> _Assigned task_: Copy the lines below word for word, skipping any image.

Stored data
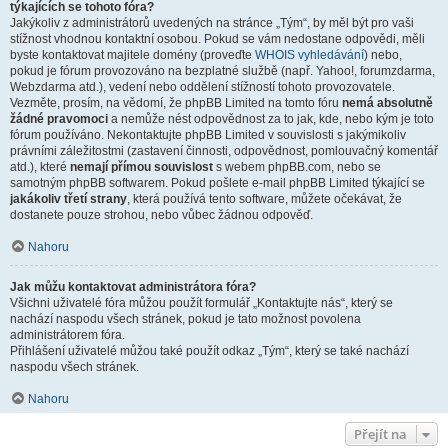
týkajících se tohoto fóra?
Jakýkoliv z administrátorů uvedených na stránce „Tým“, by měl být pro vaši
stížnost vhodnou kontaktní osobou. Pokud se vám nedostane odpovědi, měli
byste kontaktovat majitele domény (proveďte
WHOIS vyhledávání
) nebo,
pokud je fórum provozováno na bezplatné službě (např. Yahoo!, forumzdarma,
Webzdarma atd.), vedení nebo oddělení stížností tohoto provozovatele.
Vezměte, prosím, na vědomí, že phpBB Limited na tomto fóru
nemá absolutně
žádné pravomoci
a nemůže nést odpovědnost za to jak, kde, nebo kým je toto
fórum používáno. Nekontaktujte phpBB Limited v souvislosti s jakýmikoliv
právními záležitostmi (zastavení činnosti, odpovědnost, pomlouvačný komentář
atd.), které
nemají přímou souvislost
s webem phpBB.com, nebo se
samotným phpBB softwarem. Pokud pošlete e-mail phpBB Limited týkající se
jakákoliv třetí strany
, která používá tento software, můžete očekávat, že
dostanete pouze strohou, nebo vůbec žádnou odpověď.
Nahoru
Jak můžu kontaktovat administrátora fóra?
Všichni uživatelé fóra můžou použít formulář „Kontaktujte nás“, který se
nachází naspodu všech stránek, pokud je tato možnost povolena
administrátorem fóra.
Přihlášení uživatelé můžou také použít odkaz „Tým“, který se také nachází
naspodu všech stránek.
Nahoru
Přejít na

> _The completed task_:
týkajících se tohoto fóra?
Jakýkoliv z administrátorů uvedených na stránce „Tým“, by měl být pro vaši
stížnost vhodnou kontaktní osobou. Pokud se vám nedostane odpovědi, měli
byste kontaktovat majitele domény (proveďte
WHOIS vyhledávání
) nebo,
pokud je fórum provozováno na bezplatné službě (např. Yahoo!, forumzdarma,
Webzdarma atd.), vedení nebo oddělení stížností tohoto provozovatele.
Vezměte, prosím, na vědomí, že phpBB Limited na tomto fóru
nemá absolutně
žádné pravomoci
a nemůže nést odpovědnost za to jak, kde, nebo kým je toto
fórum používáno. Nekontaktujte phpBB Limited v souvislosti s jakýmikoliv
právními záležitostmi (zastavení činnosti, odpovědnost, pomlouvačný komentář
atd.), které
nemají přímou souvislost
s webem phpBB.com, nebo se
samotným phpBB softwarem. Pokud pošlete e-mail phpBB Limited týkající se
jakákoliv třetí strany
, která používá tento software, můžete očekávat, že
dostanete pouze strohou, nebo vůbec žádnou odpověď.
Nahoru
Jak můžu kontaktovat administrátora fóra?
Všichni uživatelé fóra můžou použít formulář „Kontaktujte nás“, který se
nachází naspodu všech stránek, pokud je tato možnost povolena
administrátorem fóra.
Přihlášení uživatelé můžou také použít odkaz „Tým“, který se také nachází
naspodu všech stránek.
Nahoru
Přejít na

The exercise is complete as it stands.